**What to work on:** Copy exactly the lines from the one containing "nella residenza come" through the last line of the records below, including both, and leave out any pictures.

[[ Input records open ]]

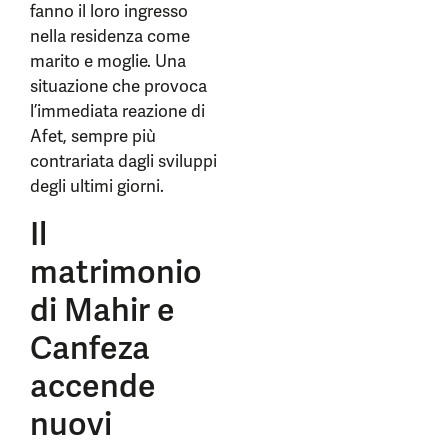
fanno il loro ingresso
nella residenza come
marito e moglie. Una
situazione che provoca
l’immediata reazione di
Afet, sempre più
contrariata dagli sviluppi
degli ultimi giorni.
Il
matrimonio
di Mahir e
Canfeza
accende
nuovi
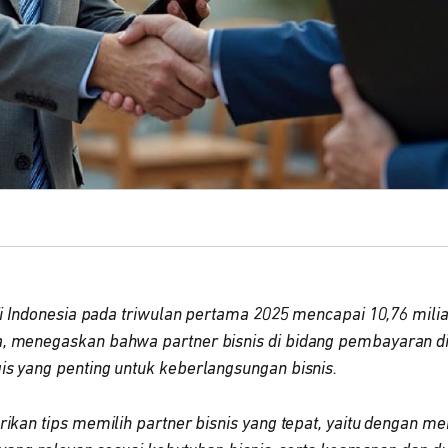
 di Indonesia pada triwulan pertama 2025 mencapai 10,76 mili
 menegaskan bahwa partner bisnis di bidang pembayaran digi
s yang penting untuk keberlangsungan bisnis.
rikan tips memilih partner bisnis yang tepat, yaitu dengan m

[[ Input records closed ]]

**Your solution:**
nella residenza come
marito e moglie. Una
situazione che provoca
l’immediata reazione di
Afet, sempre più
contrariata dagli sviluppi
degli ultimi giorni.
Il
matrimonio
di Mahir e
Canfeza
accende
nuovi
 di Indonesia pada triwulan pertama 2025 mencapai 10,76 mili
 menegaskan bahwa partner bisnis di bidang pembayaran digi
s yang penting untuk keberlangsungan bisnis.
rikan tips memilih partner bisnis yang tepat, yaitu dengan m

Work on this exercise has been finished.